Biography fetes efforts to introduce modernism to the UK and a complex love life finds Bridget Galton.

Hampstead’s reputation as a haven for bohemians, artists and intellectuals rests partly on a heady period in the 1930s.

George Orwell worked in a South End Green bookshop, Henry Moore had a studio in Parkhill Road, and architect Erno Goldfinger built his modernist house in Willow Road.

In the thick of this thriving cultural life were the artist and critic Roland Penrose and his photographer wife Lee Miller.

At their home at 21 Downshire Hill they entertained May Ray, Pablo Picasso, Max Ernst, Ben Nichloson and Piet Mondrian.

Moore sold them his Mother and Child for the front garden.

The artist Margaret Gardiner who lived at No35 was presumably not one of the neighbours who complained in the local press about it being an eyesore.

“Lee keept a pet goose who would greedily gobble up food that would then disagree with its stomach with the result that they got rid of it,” says US academic Professor James King whose new biography of Penrose subtited ‘The Life of a Surrealist’ is published by Edinburgh University Press.

He describes how Penrose moved to Hampstead in 1936 on a mission to introduce surrealist art to the UK.

“He wanted to move there because it was the place to live, the intellectual powerhouse of London at the time which became a draw for émigrés like Freud and Naum Gabo.”

It was from here that Penrose organised a tour of Picasso’s Guernica to raise money for the Spanish Republican cause, planned London’s first international surrealist exhibition and co-founded the ICA.

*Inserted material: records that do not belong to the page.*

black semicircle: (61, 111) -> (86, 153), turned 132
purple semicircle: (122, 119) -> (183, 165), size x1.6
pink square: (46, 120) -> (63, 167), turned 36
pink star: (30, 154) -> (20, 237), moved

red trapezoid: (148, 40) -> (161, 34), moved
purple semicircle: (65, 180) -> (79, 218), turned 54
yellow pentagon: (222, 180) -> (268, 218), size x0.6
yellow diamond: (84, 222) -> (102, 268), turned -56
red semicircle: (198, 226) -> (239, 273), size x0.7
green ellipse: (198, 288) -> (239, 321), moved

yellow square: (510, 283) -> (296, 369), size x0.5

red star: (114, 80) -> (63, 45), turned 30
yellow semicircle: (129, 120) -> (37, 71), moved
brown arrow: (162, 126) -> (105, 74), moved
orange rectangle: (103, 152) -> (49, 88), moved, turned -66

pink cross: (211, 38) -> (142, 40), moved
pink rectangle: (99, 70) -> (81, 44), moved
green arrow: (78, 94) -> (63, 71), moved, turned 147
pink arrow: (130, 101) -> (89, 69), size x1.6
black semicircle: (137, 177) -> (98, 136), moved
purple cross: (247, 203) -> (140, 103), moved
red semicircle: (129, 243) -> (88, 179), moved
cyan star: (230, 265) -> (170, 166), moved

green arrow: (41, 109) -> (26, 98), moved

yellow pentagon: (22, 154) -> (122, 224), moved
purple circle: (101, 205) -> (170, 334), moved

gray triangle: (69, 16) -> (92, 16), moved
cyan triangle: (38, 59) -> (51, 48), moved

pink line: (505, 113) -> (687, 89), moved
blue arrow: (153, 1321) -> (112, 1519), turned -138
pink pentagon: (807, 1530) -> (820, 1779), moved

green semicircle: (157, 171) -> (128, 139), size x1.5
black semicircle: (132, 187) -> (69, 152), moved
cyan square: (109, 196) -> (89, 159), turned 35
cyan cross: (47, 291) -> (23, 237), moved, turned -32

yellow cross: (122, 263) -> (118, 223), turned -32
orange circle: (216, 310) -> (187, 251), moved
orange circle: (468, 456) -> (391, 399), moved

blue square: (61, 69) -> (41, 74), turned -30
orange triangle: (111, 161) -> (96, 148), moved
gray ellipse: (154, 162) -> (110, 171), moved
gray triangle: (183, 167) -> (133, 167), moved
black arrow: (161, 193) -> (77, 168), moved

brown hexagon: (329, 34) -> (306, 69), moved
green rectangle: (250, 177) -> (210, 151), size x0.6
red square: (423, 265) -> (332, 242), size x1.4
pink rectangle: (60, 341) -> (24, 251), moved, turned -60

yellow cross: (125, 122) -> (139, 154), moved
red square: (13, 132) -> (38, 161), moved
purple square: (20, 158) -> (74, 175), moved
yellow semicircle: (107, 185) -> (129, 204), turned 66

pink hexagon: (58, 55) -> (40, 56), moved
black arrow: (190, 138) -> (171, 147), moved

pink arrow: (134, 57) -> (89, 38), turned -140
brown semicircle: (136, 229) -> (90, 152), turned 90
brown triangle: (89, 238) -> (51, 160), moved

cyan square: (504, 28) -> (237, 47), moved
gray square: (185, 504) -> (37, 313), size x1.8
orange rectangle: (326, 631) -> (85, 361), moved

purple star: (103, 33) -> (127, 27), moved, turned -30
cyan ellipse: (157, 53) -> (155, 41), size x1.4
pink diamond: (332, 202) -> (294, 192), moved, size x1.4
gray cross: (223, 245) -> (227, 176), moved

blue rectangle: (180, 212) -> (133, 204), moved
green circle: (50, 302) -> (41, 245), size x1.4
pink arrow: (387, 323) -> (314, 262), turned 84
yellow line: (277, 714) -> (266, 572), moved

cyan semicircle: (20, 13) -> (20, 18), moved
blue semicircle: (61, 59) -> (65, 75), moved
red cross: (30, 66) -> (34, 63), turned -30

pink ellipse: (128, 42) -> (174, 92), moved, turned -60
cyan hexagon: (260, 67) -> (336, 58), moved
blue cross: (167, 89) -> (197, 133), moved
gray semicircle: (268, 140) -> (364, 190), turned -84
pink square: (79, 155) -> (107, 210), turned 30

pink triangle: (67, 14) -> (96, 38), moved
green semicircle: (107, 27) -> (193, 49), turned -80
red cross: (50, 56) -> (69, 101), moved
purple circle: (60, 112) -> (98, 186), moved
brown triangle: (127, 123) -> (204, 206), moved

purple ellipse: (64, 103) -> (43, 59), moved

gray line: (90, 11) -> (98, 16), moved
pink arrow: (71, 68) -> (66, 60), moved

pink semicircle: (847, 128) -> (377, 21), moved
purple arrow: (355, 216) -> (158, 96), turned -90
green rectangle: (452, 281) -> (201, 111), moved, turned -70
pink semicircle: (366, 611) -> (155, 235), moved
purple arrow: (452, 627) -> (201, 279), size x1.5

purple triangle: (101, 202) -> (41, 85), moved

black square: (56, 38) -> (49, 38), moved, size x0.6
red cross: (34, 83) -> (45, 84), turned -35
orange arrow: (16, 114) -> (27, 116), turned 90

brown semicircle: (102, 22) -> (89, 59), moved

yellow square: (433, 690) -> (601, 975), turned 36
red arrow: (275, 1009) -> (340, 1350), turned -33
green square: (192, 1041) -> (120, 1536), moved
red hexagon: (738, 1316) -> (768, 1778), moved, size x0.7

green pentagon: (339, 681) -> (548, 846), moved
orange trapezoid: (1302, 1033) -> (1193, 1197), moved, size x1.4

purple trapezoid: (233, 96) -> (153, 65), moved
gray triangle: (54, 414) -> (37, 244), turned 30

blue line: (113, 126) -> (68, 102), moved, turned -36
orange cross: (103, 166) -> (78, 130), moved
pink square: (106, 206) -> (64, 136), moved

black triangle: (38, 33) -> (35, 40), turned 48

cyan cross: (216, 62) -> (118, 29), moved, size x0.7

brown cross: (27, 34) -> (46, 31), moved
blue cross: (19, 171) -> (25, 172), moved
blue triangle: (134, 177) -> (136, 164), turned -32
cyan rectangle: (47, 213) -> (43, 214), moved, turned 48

“He was extremely influential in developing modernism in England, He opened our eyes to surrealism.”

Born in Finchley Road in 1900 to a wealthy Quaker family, Penrose’s father was a well known portrait painter.

“As a young man he decided to become an artist but not the kind that his father was.

“He went to France to discover himself as an artist he got in touch with the French spirit came back to England and said we have got to have it here.”

Briefly serving in an ambulance unit during WWI, Penrose then studied architecture at Cambridge before setting off to Paris in 1922 where he enjoyed the promiscuous lifestyle in Montmartre and met Georges Braque, Joan Miro and in 1936 Pablo Picasso; the beginning of what King calls a “complex relationship” which included Penrose becoming his biographer.

“He was intrigued by Picasso, became devoted to him and spent part of the summer with him.”

He adds: “Although he is a much more talented painter than he is given credit for, it was a huge disappointment to him when he realised early on that although his talent was above average he was not on the same level as Ernst and Miro or Picasso.

“Living by the Quaker belief of service to others he started to devote his life to promoting modern artists and modernism.”

Penrose’s married his first wife the poet Valentine Boue in 1925 but by the time of the Hampstead move, the marriage was on the rocks.

He met Miller in 1939 at a party in Paris, she was married to someone else and was already a successful model famed for her beauty.

“She was a bit hesitant at first but it was a great, great romance,” says King.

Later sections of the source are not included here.